Dimanche 2 juin, à l’Église de Saint Sauveur à Jérusalem, a été célébrée la messe pour honorer l’Italie en ce jour de la Fête de la République. Elle a été présidée par le Custode de Terre Sainte, Fr. Francesco Patton.

Dans son introduction à la célébration, le Custode a chaleureusement accueilli le Consul général d’Italie, Fabio Sokolowicz, et la Délégation du corps diplomatique italien présent, en soulignant que fêter un pays ne signifiait pas exclure les autres, mais pouvoir goûter ensemble l’originalité et les différences qui font partie de la création de Dieu.

Les membres du corps diplomatique italien ont été nombreux à venir célébrer ce jour de fête. « La célébration d’aujourd’hui est avant tout une célébration civile » a dit Fr.

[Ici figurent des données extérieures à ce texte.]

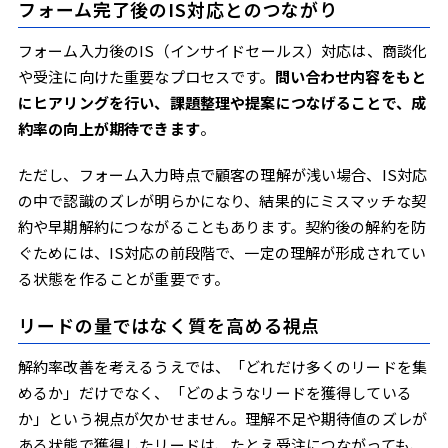
フォーム完了後のIS対応とのつながり
フォーム入力後のIS（インサイドセールス）対応は、商談化
や受注に向けた重要なプロセスです。
問い合わせ内容をもと
にヒアリングを行い、課題整理や提案につなげることで、成
約率の向上が期待できます
。
ただし、フォーム入力時点で顧客の理解が浅い場合、IS対応
の中で認識のズレが明らかになり、結果的にミスマッチな契
約や早期解約につながることもあります。契約後の解約を防
ぐためには、IS対応の前段階で、一定の理解が形成されてい
る状態を作ることが重要です。
リードの量ではなく質を高める視点
解約率改善を考えるうえでは、「どれだけ多くのリードを集
めるか」だけでなく、「どのようなリードを獲得している
か」という視点が欠かせません。理解不足や期待値のズレが
ある状態で獲得したリードは、たとえ受注につながっても、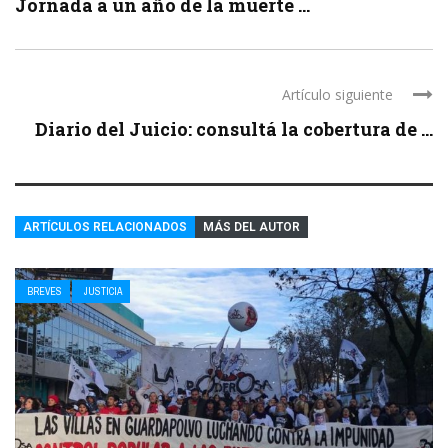
Jornada a un año de la muerte ...
Artículo siguiente
Diario del Juicio: consultá la cobertura de ...
ARTÍCULOS RELACIONADOS
MÁS DEL AUTOR
BREVES
JUSTICIA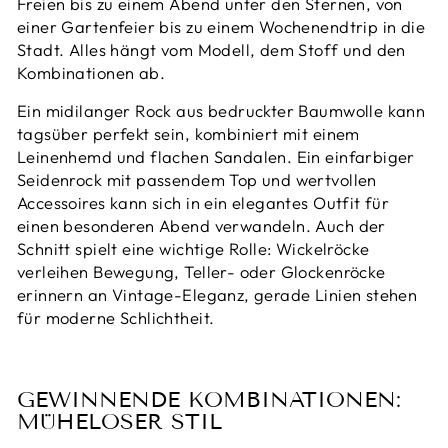
Freien bis zu einem Abend unter den Sternen, von
einer Gartenfeier bis zu einem Wochenendtrip in die
Stadt. Alles hängt vom Modell, dem Stoff und den
Kombinationen ab.
Ein midilanger Rock aus bedruckter Baumwolle kann
tagsüber perfekt sein, kombiniert mit einem
Leinenhemd und flachen Sandalen. Ein einfarbiger
Seidenrock mit passendem Top und wertvollen
Accessoires kann sich in ein elegantes Outfit für
einen besonderen Abend verwandeln. Auch der
Schnitt spielt eine wichtige Rolle: Wickelröcke
verleihen Bewegung, Teller- oder Glockenröcke
erinnern an Vintage-Eleganz, gerade Linien stehen
für moderne Schlichtheit.
GEWINNENDE KOMBINATIONEN:
MÜHELOSER STIL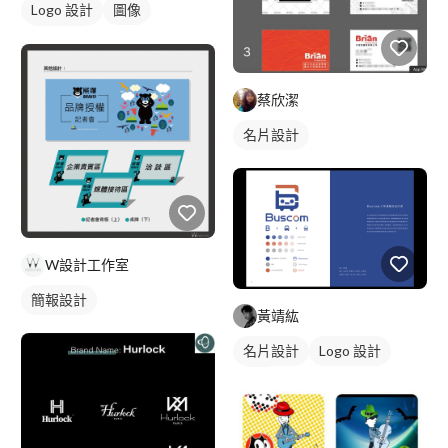
Logo 設計
圖像
美式商標
蔡欣潔
名片設計
W設計工作室
簡報設計
黃靖紘
名片設計
Logo 設計
藍色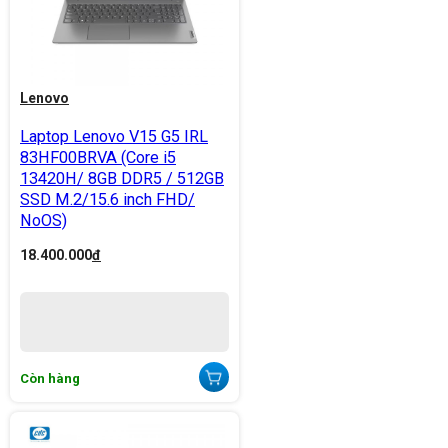
Lenovo
Laptop Lenovo V15 G5 IRL
83HF00BRVA (Core i5
13420H/ 8GB DDR5 / 512GB
SSD M.2/15.6 inch FHD/
NoOS)
18.400.000
đ
Còn hàng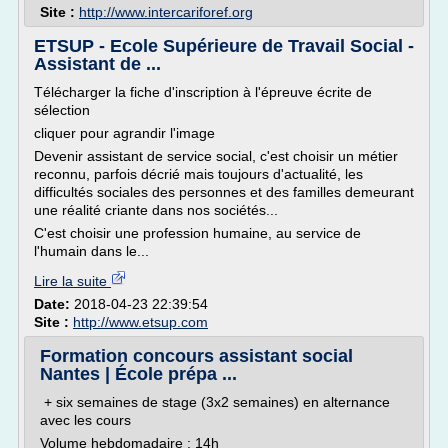
Site :
http://www.intercariforef.org
ETSUP - Ecole Supérieure de Travail Social -
Assistant de ...
Télécharger la fiche d'inscription à l'épreuve écrite de
sélection
cliquer pour agrandir l'image
Devenir assistant de service social, c'est choisir un métier
reconnu, parfois décrié mais toujours d'actualité, les
difficultés sociales des personnes et des familles demeurant
une réalité criante dans nos sociétés...
C'est choisir une profession humaine, au service de
l'humain dans le...
Lire la suite
Date:
2018-04-23 22:39:54
Site :
http://www.etsup.com
Formation concours assistant social
Nantes | École prépa ...
+ six semaines de stage (3x2 semaines) en alternance
avec les cours
Volume hebdomadaire : 14h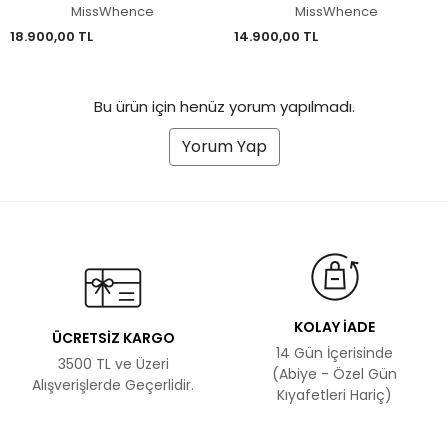
39831
Elbise 39808
MissWhence
MissWhence
18.900,00 TL
14.900,00 TL
Bu ürün için henüz yorum yapılmadı.
Yorum Yap
KOLAY İADE
ÜCRETSİZ KARGO
14 Gün İçerisinde
3500 TL ve Üzeri
(Abiye - Özel Gün
Alışverişlerde Geçerlidir.
Kıyafetleri Hariç)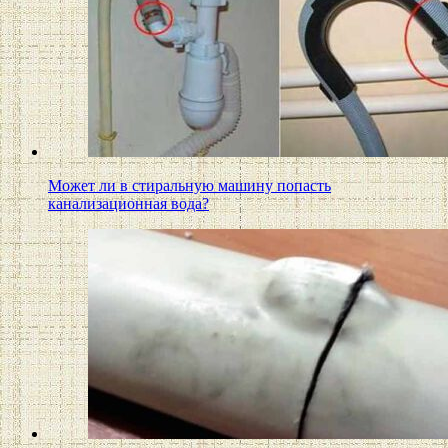
Может ли в стиральную машину попасть
канализационная вода?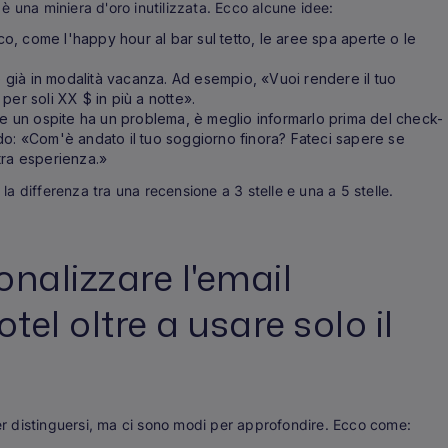
à è una miniera d'oro inutilizzata. Ecco alcune idee:
oco, come l'happy hour al bar sul tetto, le aree spa aperte o le
 è già in modalità vacanza. Ad esempio, «Vuoi rendere il tuo
per soli XX $ in più a notte».
Se un ospite ha un problema, è meglio informarlo prima del check-
do: «Com'è andato il tuo soggiorno finora? Fateci sapere se
tra esperienza.»
 differenza tra una recensione a 3 stelle e una a 5 stelle.
nalizzare l'email
el oltre a usare solo il
 distinguersi, ma ci sono modi per approfondire. Ecco come: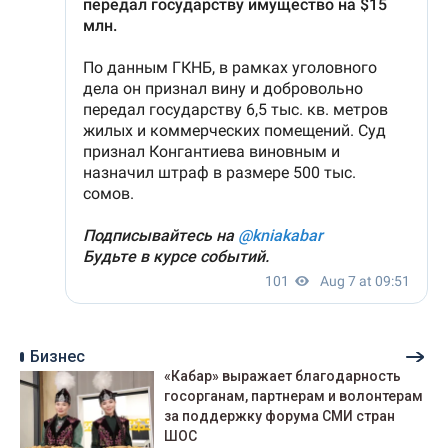
Бизнес
«Кабар» выражает благодарность
госорганам, партнерам и волонтерам
за поддержку форума СМИ стран
ШОС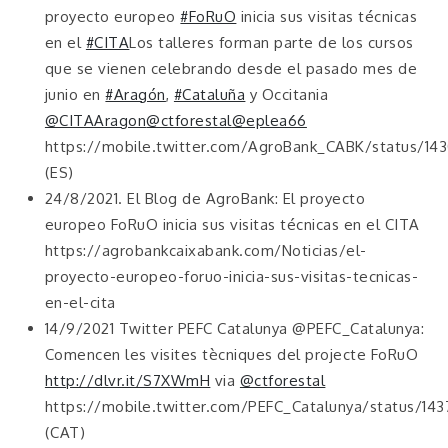
proyecto europeo
#FoRuO
inicia sus visitas técnicas
en el
#CITA
Los talleres forman parte de los cursos
que se vienen celebrando desde el pasado mes de
junio en
#Aragón
,
#Cataluña
y Occitania
@CITAAragon
@ctforestal
@eplea66
https://mobile.twitter.com/AgroBank_CABK/status/1
(ES)
24/8/2021. El Blog de AgroBank: El proyecto
europeo FoRuO inicia sus visitas técnicas en el CITA
https://agrobankcaixabank.com/Noticias/el-
proyecto-europeo-foruo-inicia-sus-visitas-tecnicas-
en-el-cita
14/9/2021 Twitter PEFC Catalunya @PEFC_Catalunya:
Comencen les visites tècniques del projecte FoRuO
http://dlvr.it/S7XWmH
via
@ctforestal
https://mobile.twitter.com/PEFC_Catalunya/status/1
(CAT)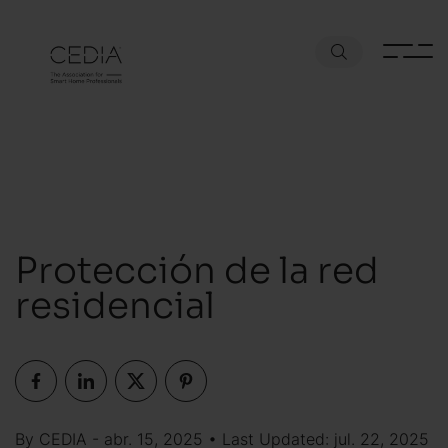
Protección de la red
residencial
By CEDIA - abr. 15, 2025 • Last Updated: jul. 22, 2025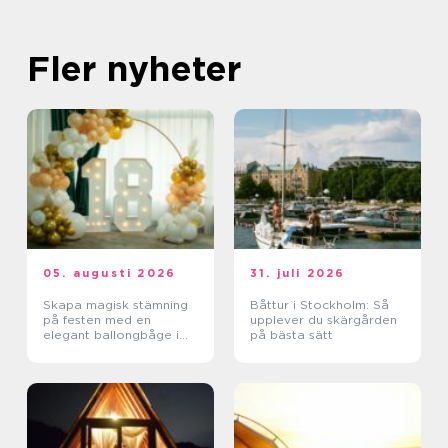
Fler nyheter
05. augusti 2026
31. juli 2026
Skapa magisk stämning
Båttur i Stockholm: Så
på festen med en
upplever du skärgården
elegant ballongbåge i
på bästa sätt
södra Skåne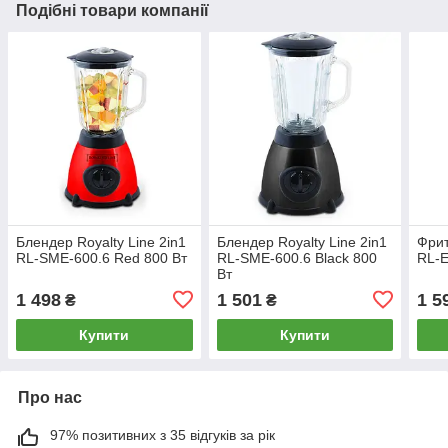
Подібні товари компанії
Блендер Royalty Line 2in1
Блендер Royalty Line 2in1
Фрит
RL-SME-600.6 Red 800 Вт
RL-SME-600.6 Black 800
RL-
Вт
1 498
1 501
1 5
₴
₴
Купити
Купити
Про нас
97% позитивних з 35 відгуків за рік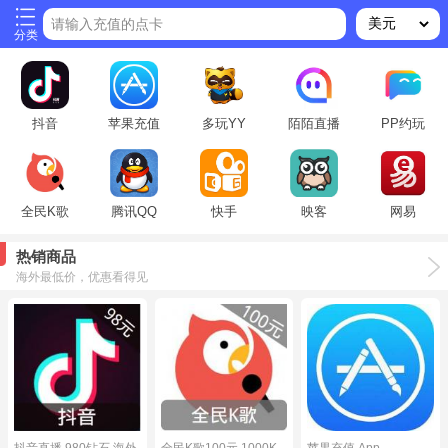
请输入充值的点卡
分类
抖音
苹果充值
多玩YY
陌陌直播
PP约玩
全民K歌
腾讯QQ
快手
映客
网易
热销商品
海外最低价，优惠看得见
抖音直播 980钻石 海外
全民K歌100元 1000K
苹果充值 App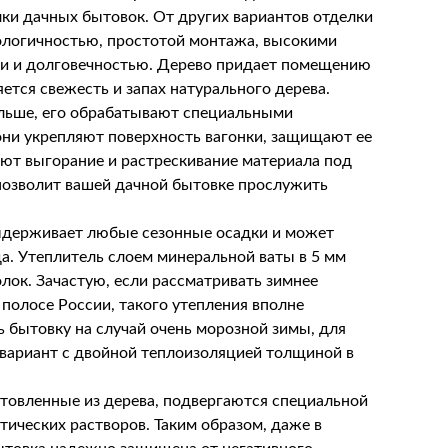
ки дачных бытовок. От других вариантов отделки
кологичностью, простотой монтажа, высокими
и и долговечностью. Дерево придает помещению
ется свежесть и запах натурального дерева.
льше, его обрабатывают специальными
они укрепляют поверхность вагонки, защищают ее
ают выгорание и растрескивание материала под
позволит вашей дачной бытовке прослужить
выдерживает любые сезонные осадки и может
да. Утеплитель слоем минеральной ваты в 5 мм
олок. Зачастую, если рассматривать зимнее
полосе России, такого утепления вполне
ь бытовку на случай очень морозной зимы, для
ариант с двойной теплоизоляцией толщиной в
товленные из дерева, подвергаются специальной
тических растворов. Таким образом, даже в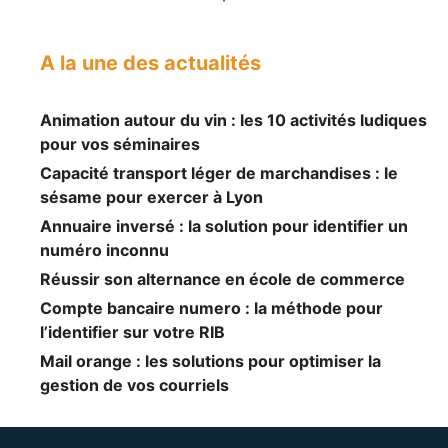
A la une des actualités
Animation autour du vin : les 10 activités ludiques
pour vos séminaires
Capacité transport léger de marchandises : le
sésame pour exercer à Lyon
Annuaire inversé : la solution pour identifier un
numéro inconnu
Réussir son alternance en école de commerce
Compte bancaire numero : la méthode pour
l’identifier sur votre RIB
Mail orange : les solutions pour optimiser la
gestion de vos courriels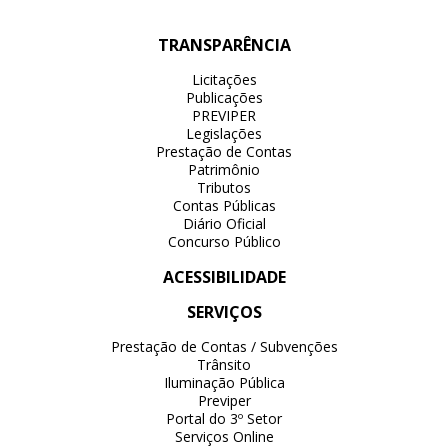
TRANSPARÊNCIA
Licitações
Publicações
PREVIPER
Legislações
Prestação de Contas
Patrimônio
Tributos
Contas Públicas
Diário Oficial
Concurso Público
ACESSIBILIDADE
SERVIÇOS
Prestação de Contas / Subvenções
Trânsito
Iluminação Pública
Previper
Portal do 3º Setor
Serviços Online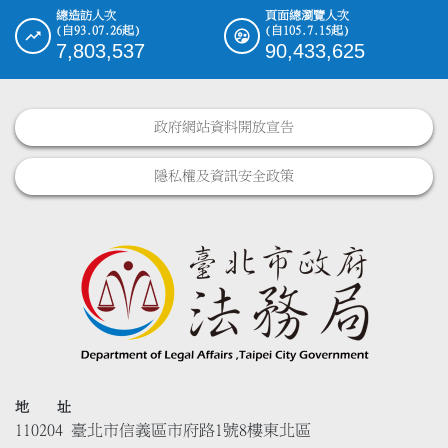
總造訪人次
頁面總瀏覽人次
(自93.07.26起)
(自105.7.15起)
7,803,537
90,433,625
政府網站資料開放宣告
隱私權及資訊安全政策
地 址
110204 臺北市信義區市府路1號8樓東北區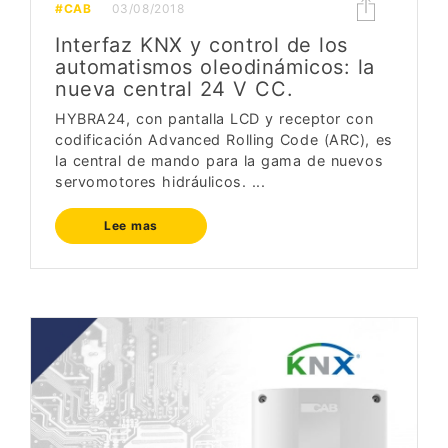
#CAB
03/08/2018
Interfaz KNX y control de los
automatismos oleodinámicos: la
nueva central 24 V CC.
HYBRA24, con pantalla LCD y receptor con
codificación Advanced Rolling Code (ARC), es
la central de mando para la gama de nuevos
servomotores hidráulicos. ...
Lee mas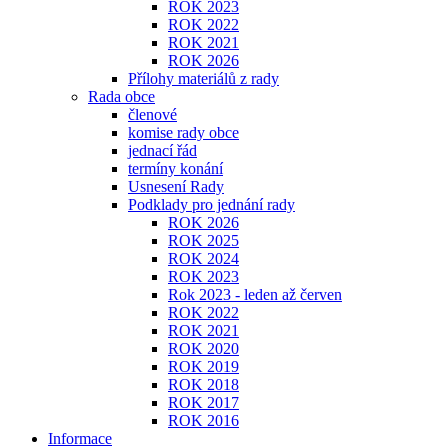
ROK 2023
ROK 2022
ROK 2021
ROK 2026
Přílohy materiálů z rady
Rada obce
členové
komise rady obce
jednací řád
termíny konání
Usnesení Rady
Podklady pro jednání rady
ROK 2026
ROK 2025
ROK 2024
ROK 2023
Rok 2023 - leden až červen
ROK 2022
ROK 2021
ROK 2020
ROK 2019
ROK 2018
ROK 2017
ROK 2016
Informace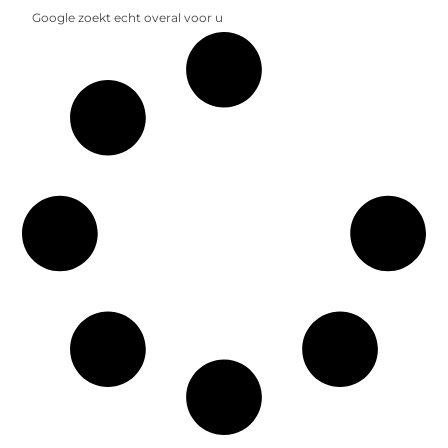
Google zoekt echt overal voor u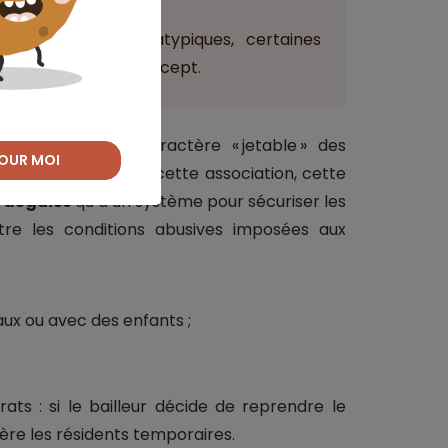
ant
ats de location atypiques, certaines
enfaits sociaux du concept.
amment sur le caractère « jetable » des
OUR MOI
ions vacantes. Pour cette association, cette
l déguisé
qu’à un système pour sécuriser les
ntre les conditions abusives imposées aux
ux ou avec des enfants ;
ats : si le bailleur décide de reprendre le
 gère les résidents temporaires.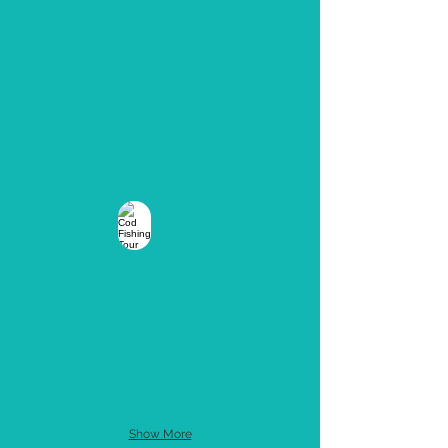
Show More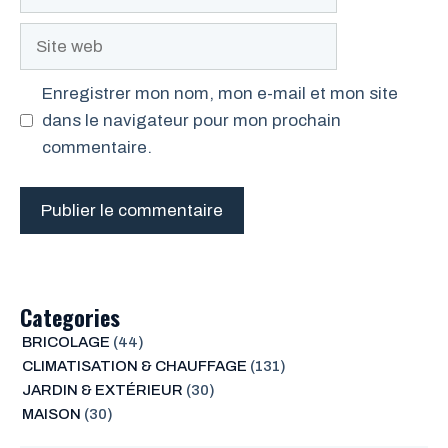
mail
Site
web
Enregistrer mon nom, mon e-mail et mon site
dans le navigateur pour mon prochain
commentaire.
Categories
BRICOLAGE
(44)
CLIMATISATION & CHAUFFAGE
(131)
JARDIN & EXTÉRIEUR
(30)
MAISON
(30)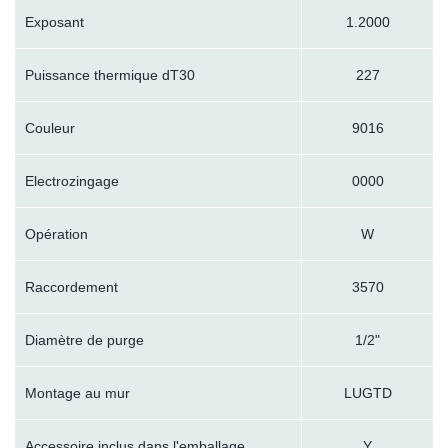
Exposant
1.2000
Puissance thermique dT30
227
Couleur
9016
Electrozingage
0000
Opération
W
Raccordement
3570
Diamètre de purge
1/2"
Montage au mur
LUGTD
Accessoire inclus dans l'emballage
Y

Patton en commentant l’Évangile « historiquement, c’est la célébration d’un nouveau commencement, l’expression d’un désir d’une participation démocratique majeure, la tentative de faire un saut de qualité de sujets à citoyens, avec une dignité égale, des chances égales et des droits et des devoirs égaux ». 
En s’inspirant des lectures, le Custode de Terre Sainte a offert des éléments de réflexion sur trois points : la laïcité, la Civitas et l’unité religieuse. Dans la valeur de la laïcité, celle de l’Evangile, on doit donner à César et à Dieu ce qui revient à chacun. La Civitas, ou Civitas Dei, est un modèle de cohabitation humaine qui nous conduit aux valeurs de la civilisation permettant de rencontrer des hommes et des femmes de toutes langues, ethnies et religions, pour faire ainsi une expérience de communion et de Dieu. Enfin, la valeur de l’unité religieuse comme civile, la première donnée par la prière efficace, la deuxième offerte par le partage de règles et de valeurs communes.

« Nous sommes particulièrement heureux de pouvoir cette année encore célébrer à la Custodie » a commenté le Consul général d’Italie, Fabio Sokolowicz, « et que par une coïncidence du calendrier, cela tombe précisément le 2 juin ». Le lien entre l’Italie et la Custodie de Terre Sainte est particulièrement intense, tant d’un point de vue historique que par les différentes activités où collaborent  les deux réalités : des projets pour la protection du Patrimoine, pour la promotion de la culture en général et pour la promotion de la langue italienne. « L’italien est la langue employée à la Custodie » a souligné Fabio Sokolowicz « et c’est quelque chose qui nous rend heureux, que nous devons essayer de cultiver et sur quoi nous devons continuer à investir ».